[WHAT YOU HAVE TO DO]:
Your copy must start with the line containing "La composición especial" and end with the last line of the entries, matching them exactly and leaving out every picture.

[RECORDED INFORMATION]:

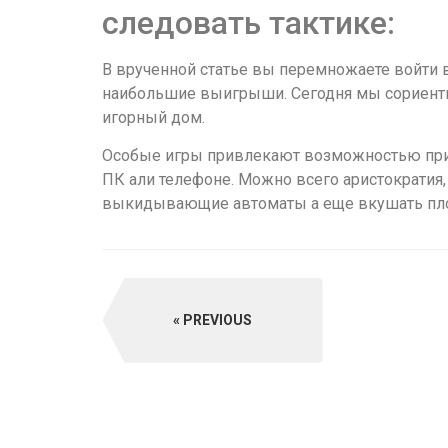
следовать тактике:
В врученной статье вы перемножаете войти в
наибольшие выигрыши. Сегодня мы сориенти
игорный дом.
Особые игры привлекают возможностью прио
ПК али телефоне. Можно всего аристократия,
выкидывающие автоматы а еще вкушать пло
PREVIOUS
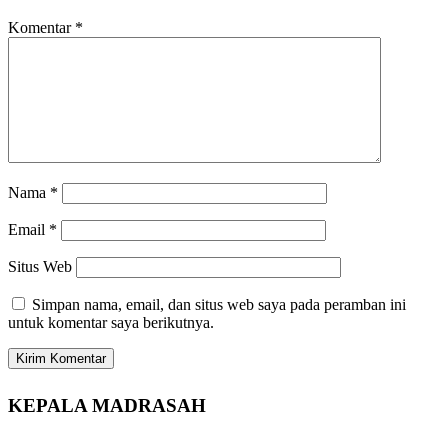
Komentar
*
Nama
*
Email
*
Situs Web
Simpan nama, email, dan situs web saya pada peramban ini
untuk komentar saya berikutnya.
KEPALA MADRASAH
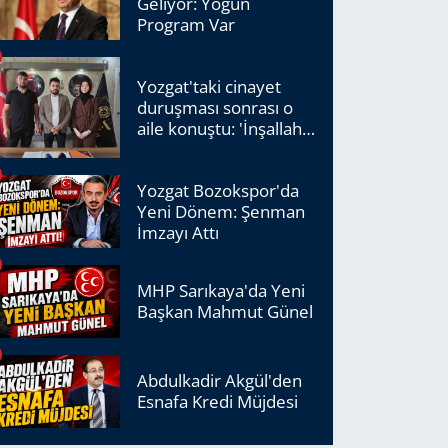
Geliyor: Yoğun
Program Var
Yozgat'taki cinayet
duruşması sonrası o
aile konuştu: 'İnşallah
adalet tecelli edecek'
Yozgat Bozokspor'da
Yeni Dönem: Şenman
İmzayı Attı
MHP Sarıkaya'da Yeni
Başkan Mahmut Günel
Abdulkadir Akgül'den
Esnafa Kredi Müjdesi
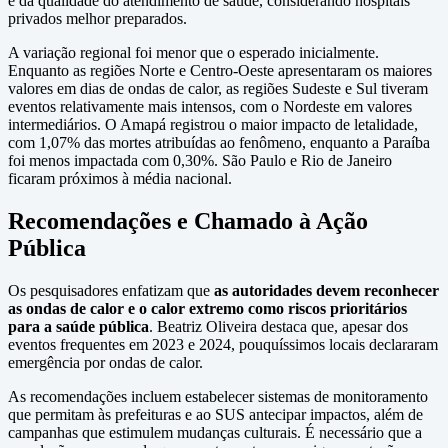
e da qualidade do atendimento de saúde, considerando hospitais
privados melhor preparados.
A variação regional foi menor que o esperado inicialmente.
Enquanto as regiões Norte e Centro-Oeste apresentaram os maiores
valores em dias de ondas de calor, as regiões Sudeste e Sul tiveram
eventos relativamente mais intensos, com o Nordeste em valores
intermediários. O Amapá registrou o maior impacto de letalidade,
com 1,07% das mortes atribuídas ao fenômeno, enquanto a Paraíba
foi menos impactada com 0,30%. São Paulo e Rio de Janeiro
ficaram próximos à média nacional.
Recomendações e Chamado à Ação
Pública
Os pesquisadores enfatizam que
as autoridades devem reconhecer
as ondas de calor e o calor extremo como riscos prioritários
para a saúde pública
. Beatriz Oliveira destaca que, apesar dos
eventos frequentes em 2023 e 2024, pouquíssimos locais declararam
emergência por ondas de calor.
As recomendações incluem estabelecer sistemas de monitoramento
que permitam às prefeituras e ao SUS antecipar impactos, além de
campanhas que estimulem mudanças culturais. É necessário que a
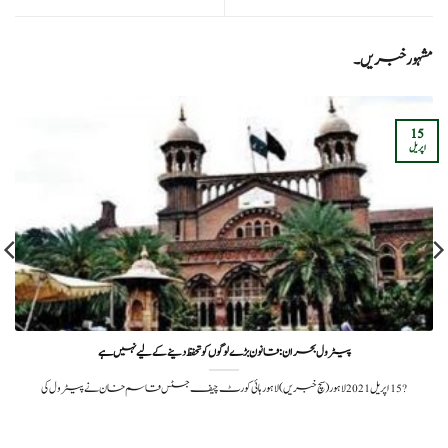
مشہور خبریں۔
15
اپریل
پیٹرول بحران: قانون ‏بڑے لوگوں کو تحفظ دینے کے لیے نہیں ہے
?️ 15 اپریل 2021لاہور(سچ خبریں) لاہور ہائی کورٹ چیف جسٹس قاسم خان نے پیٹرول کی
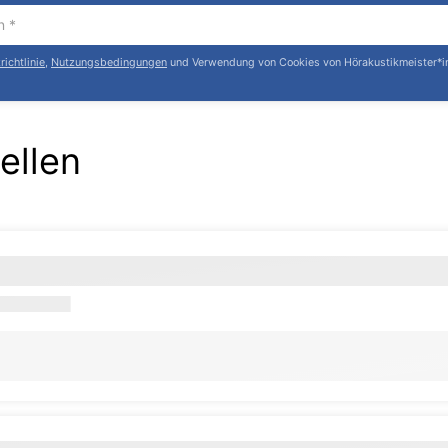
ichtlinie
,
Nutzungsbedingungen
und Verwendung von Cookies von Hörakustikmeister*i
ellen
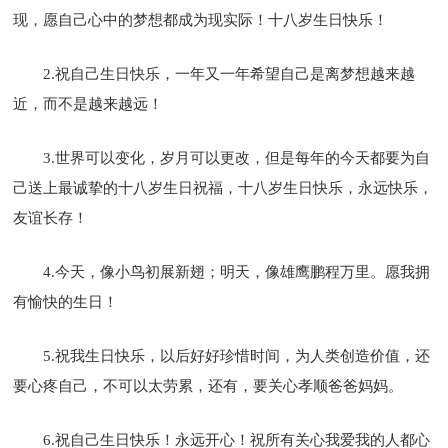
现，愿自己心中的梦想都成为现实际！十八岁生日快乐！
2.祝自己生日快乐，一年又一年希望自己是离梦想越来越
近，而不是越来越远！
3.世界可以变化，岁月可以更改，但是每年的今天都要为自
己送上最诚挚的十八岁生日祝福，十八岁生日快乐，永远快乐，
友谊长存！
4.今天，像小鸟初展新翅；明天，像雄鹰鹏程万里。愿我拥
有愉快的生日！
5.祝我生日快乐，以后好好珍惜时间，为人类创造价值，还
要心疼自己，不可以太劳累，还有，要关心孝顺爸爸妈妈。
6.祝自己生日快乐！永远开心！祝所有关心我爱我的人都心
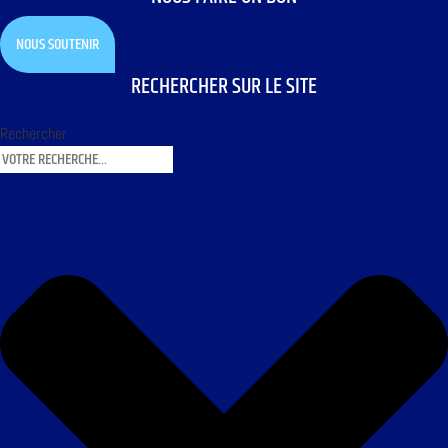
NOUS SOUTENIR
RECHERCHER SUR LE SITE
Rechercher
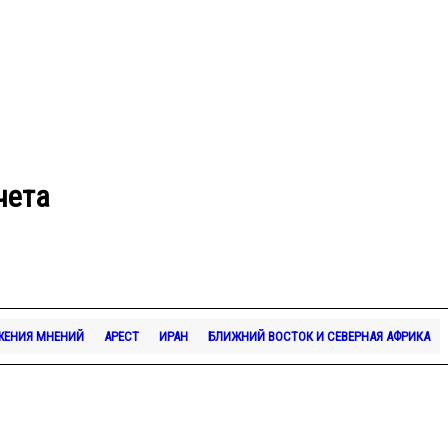
чета
ЖЕНИЯ МНЕНИЙ
АРЕСТ
ИРАН
БЛИЖНИЙ ВОСТОК И СЕВЕРНАЯ АФРИКА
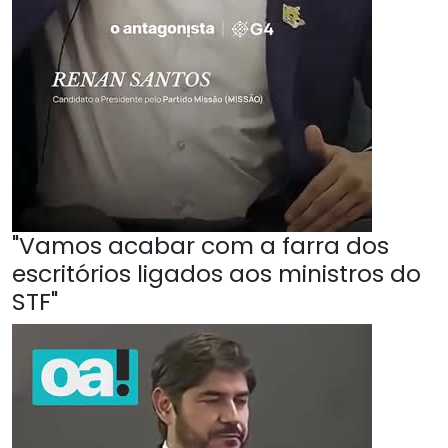
"Vamos acabar com a farra dos
escritórios ligados aos ministros do
STF"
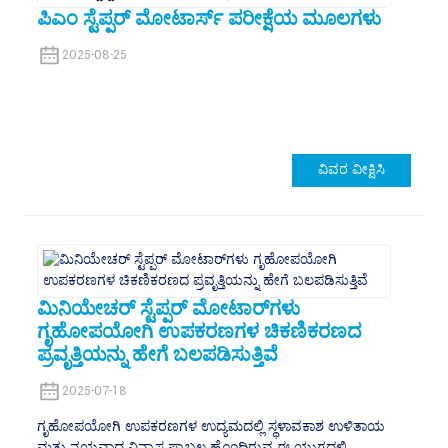
ಪಿಎಂ ಸ್ಟೆಪ್ಪರ್ ಮೋಟಾರ್ಸ್ ಪರೀಕ್ಷೆಯ ಮೂಲಗಳು
2025-08-25
ವಿವರ ವೀಕ್ಷಿಸಿ
ಮಿನಿಯೇಚರ್ ಸ್ಟೆಪ್ಪರ್ ಮೋಟಾರ್‌ಗಳು
ಗೃಹೋಪಯೋಗಿ ಉಪಕರಣಗಳ ಚಿಕಣಿಕರಣದ
ಪ್ರವೃತ್ತಿಯನ್ನು ಹೇಗೆ ಬಲಪಡಿಸುತ್ತಿವೆ
2025-07-18
ಗೃಹೋಪಯೋಗಿ ಉಪಕರಣಗಳ ಉದ್ಯಮದಲ್ಲಿ ಸ್ಥಳಾವಕಾಶ ಉಳಿತಾಯ
ಮತ್ತು ನಯವಾದ ವಿನ್ಯಾಸ ಪ್ರಾಬಲ್ಯ ಹೊಂದಿರುವ ಈ ಯುಗದಲ್ಲಿ,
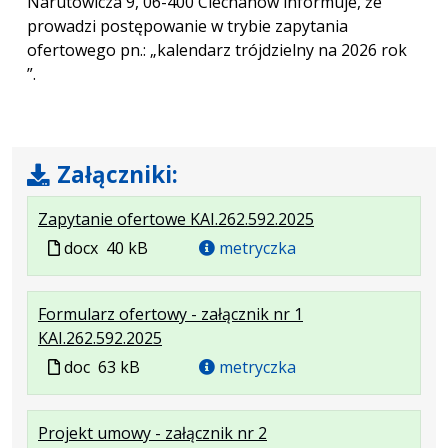
Narutowicza 9, 06-400 Ciechanów informuje, że
prowadzi postępowanie w trybie zapytania
ofertowego pn.: „kalendarz trójdzielny na 2026 rok
”.
Załączniki:
.
.
Zapytanie ofertowe KAI.262.592.2025
Plik
Rozmiar
Plik
docx
40 kB
metryczka
w
pliku:
w
formacie:
40
formacie
Formularz ofertowy - załącznik nr 1
docx
kB
.
.
KAI.262.592.2025
Plik
Rozmiar
Plik
doc
63 kB
metryczka
w
pliku:
w
formacie:
63
formacie
.
.
Projekt umowy - załącznik nr 2
doc
kB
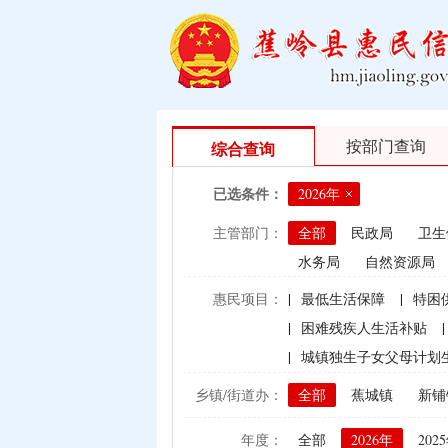
按部门查询
综合查询
已选条件：
2026年
主管部门：
全部
民政局
卫生
水务局
自然资源局
惠民项目：
|
最低生活保障
|
特困
|
困难残疾人生活补贴
|
|
城镇独生子女父母计划
|
村卫生站医生补贴资金
乡镇/街道办：
全部
蕉城镇
新铺
|
计划生育手术并发症人
年度：
全部
2026年
202
|
建档立卡贫困户（已结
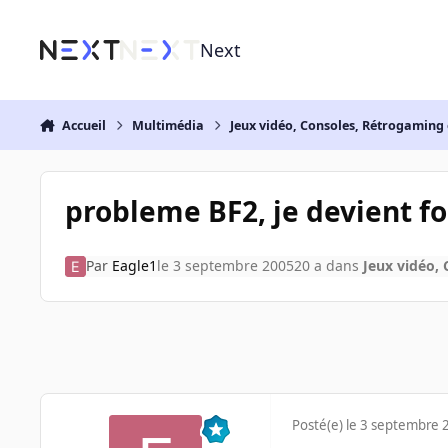
Aller au contenu
Next
Accueil
Multimédia
Jeux vidéo, Consoles, Rétrogaming 
probleme BF2, je devient f
Par
Eagle1
le 3 septembre 2005
20 a
dans
Jeux vidéo, 
Posté(e)
le 3 septembre 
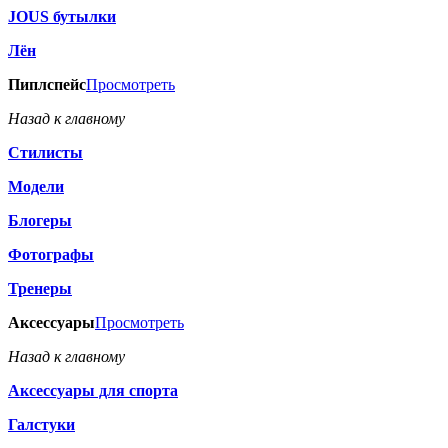
JOUS бутылки
Лён
Пиплспейс
Просмотреть
Назад к главному
Стилисты
Модели
Блогеры
Фотографы
Тренеры
Аксессуары
Просмотреть
Назад к главному
Аксессуары для спорта
Галстуки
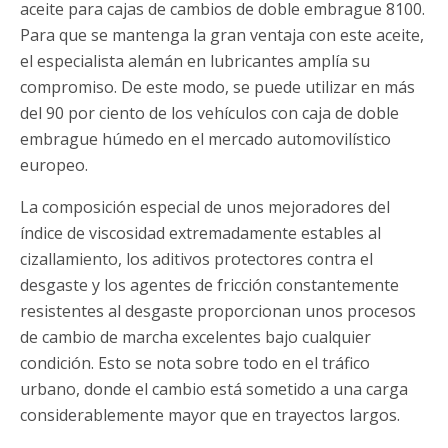
aceite para cajas de cambios de doble embrague 8100.
Para que se mantenga la gran ventaja con este aceite,
el especialista alemán en lubricantes amplía su
compromiso. De este modo, se puede utilizar en más
del 90 por ciento de los vehículos con caja de doble
embrague húmedo en el mercado automovilístico
europeo.
La composición especial de unos mejoradores del
índice de viscosidad extremadamente estables al
cizallamiento, los aditivos protectores contra el
desgaste y los agentes de fricción constantemente
resistentes al desgaste proporcionan unos procesos
de cambio de marcha excelentes bajo cualquier
condición. Esto se nota sobre todo en el tráfico
urbano, donde el cambio está sometido a una carga
considerablemente mayor que en trayectos largos.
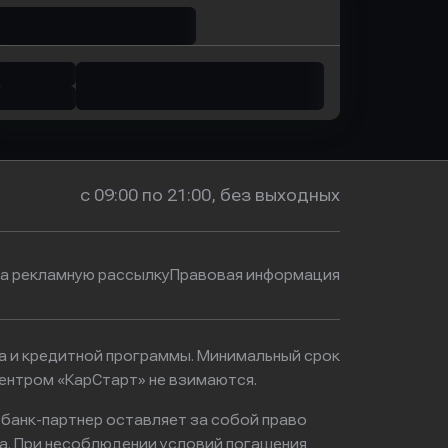
с 09:00 по 21:00, без выходных
на рекламную рассылку
Правовая информация
ма и кредитной программы. Минимальный срок
ентром «КарСтарт» не взимаются.
 банк-партнер оставляет за собой право
а. При несоблюдении условий погашения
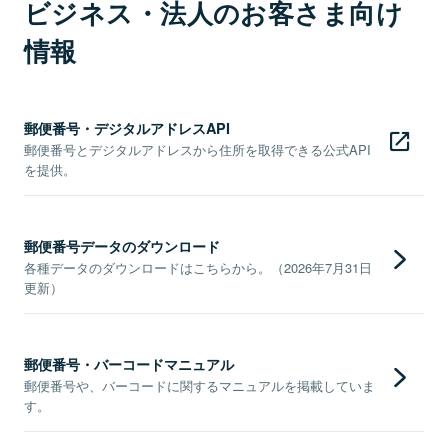
ビジネス・法人のお客さま向け
情報
郵便番号・デジタルアドレスAPI
郵便番号とデジタルアドレスから住所を取得できる公式API
を提供。
郵便番号データのダウンロード
各種データのダウンロードはこちらから。（2026年7月31日
更新）
郵便番号・バーコードマニュアル
郵便番号や、バーコードに関するマニュアルを掲載していま
す。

[EXPECTED ANSWER]:
La composición especial de unos mejoradores del
índice de viscosidad extremadamente estables al
cizallamiento, los aditivos protectores contra el
desgaste y los agentes de fricción constantemente
resistentes al desgaste proporcionan unos procesos
de cambio de marcha excelentes bajo cualquier
condición. Esto se nota sobre todo en el tráfico
urbano, donde el cambio está sometido a una carga
considerablemente mayor que en trayectos largos.
с 09:00 по 21:00, без выходных
на рекламную рассылку
Правовая информация
ма и кредитной программы. Минимальный срок
ентром «КарСтарт» не взимаются.
 банк-партнер оставляет за собой право
а. При несоблюдении условий погашения
ビジネス・法人のお客さま向け
情報
郵便番号・デジタルアドレスAPI
郵便番号とデジタルアドレスから住所を取得できる公式API
を提供。
郵便番号データのダウンロード
各種データのダウンロードはこちらから。（2026年7月31日
更新）
郵便番号・バーコードマニュアル
郵便番号や、バーコードに関するマニュアルを掲載していま
す。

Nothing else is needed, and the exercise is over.